Suppose we have an action $S$ that depends on two fields: an antisymmetric tensor field $T_{\mu \nu}$ and the spacetime metric $g_{\mu \nu}$. Now we vary the action to obtain the equations of motion:

$$ \delta S = \int \left[ \frac{\delta S}{\delta g_{\mu \nu}}\delta g_{\mu \nu} +\frac{\delta S}{\delta T_{\mu \nu}}\delta T_{\mu \nu} \right] d^D x . \tag{1} $$

I know that, due to the symmetry and antisymmetry of $g_{\mu \nu}$ and $T_{\mu \nu}$ respectively, the equations of motion should be symmetrized/antisymmetrized properly:

$$ \frac{\delta S}{\delta g_{(\mu \nu)}}=0 , \qquad \frac{\delta S}{\delta T_{[\mu \nu]}}=0 \tag{2} $$

But I don't see these symmetrizations (in books, articles, etc.) explicitly. I have always believed that the objects $\frac{\delta S}{\delta g_{\mu \nu}} $ and $\frac{\delta S}{\delta T_{\mu \nu}}$ do not have any particular (explicit) symmetry, and the symmetrizations in the equations of motion come from the $\delta g_{\mu \nu}$ and the $\delta T_{\mu \nu}$ that are multiplying in the variation. Am I wrong? (Question 1)

Suppose that for some reason I prefer $T_\mu {}^\nu$ to be the "fundamental" field. Then,

$$ \delta S = \int \left[ \frac{\delta S}{\delta g_{\mu \nu}}\delta g_{\mu \nu} +\frac{\delta S}{\delta T_\mu {}^\nu}\delta T_\mu {}^\nu \right] d^D x . \tag{3} $$

The antisymmetrization in the second term of $(3)$ is not explicit now. The indices of $T$ are one up and the other down and I cannot do things like:

$$ \frac{\delta S}{\delta T_\mu {}^\nu}\delta T_\mu {}^\nu = \frac{\delta S}{\delta T_{\mu \rho} } g_{\rho \nu} \delta T_\mu {}^\nu, \tag{4}$$

$$ \frac{\delta S}{\delta T_\mu {}^\nu} \delta (g^{\rho \nu} T_{\mu \rho}) = \frac{\delta S}{\delta T_\mu {}^\nu} g^{\rho \nu} \delta T_{\mu \rho} , \tag{5}$$

Because: in $(4)$ this metric would have to be affected by partial derivatives that are within the variation $\frac{\delta S}{\delta T_\mu {}^\nu}$; and, in $(5)$, we are forgetting a term ~$\delta g^{\rho \nu}$. Correct me if I am wrong (Question 2).
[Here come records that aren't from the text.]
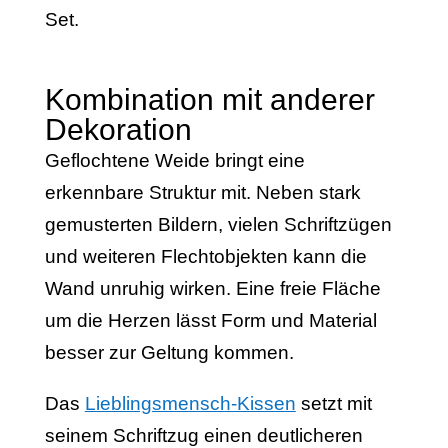
Set.
Kombination mit anderer
Dekoration
Geflochtene Weide bringt eine
erkennbare Struktur mit. Neben stark
gemusterten Bildern, vielen Schriftzügen
und weiteren Flechtobjekten kann die
Wand unruhig wirken. Eine freie Fläche
um die Herzen lässt Form und Material
besser zur Geltung kommen.
Das
Lieblingsmensch-Kissen
setzt mit
seinem Schriftzug einen deutlicheren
I think I should use the constraint:

$$ T_\mu {}^\nu = - T^\nu{} _\mu = - g^{\nu \rho} g_{\mu \tau} T_\rho {}^\tau .\tag{6}$$

But I do not know how. The confusing fact for me is that it depends on the other field, the metric. Any ideas? (Question 3)

Thanks!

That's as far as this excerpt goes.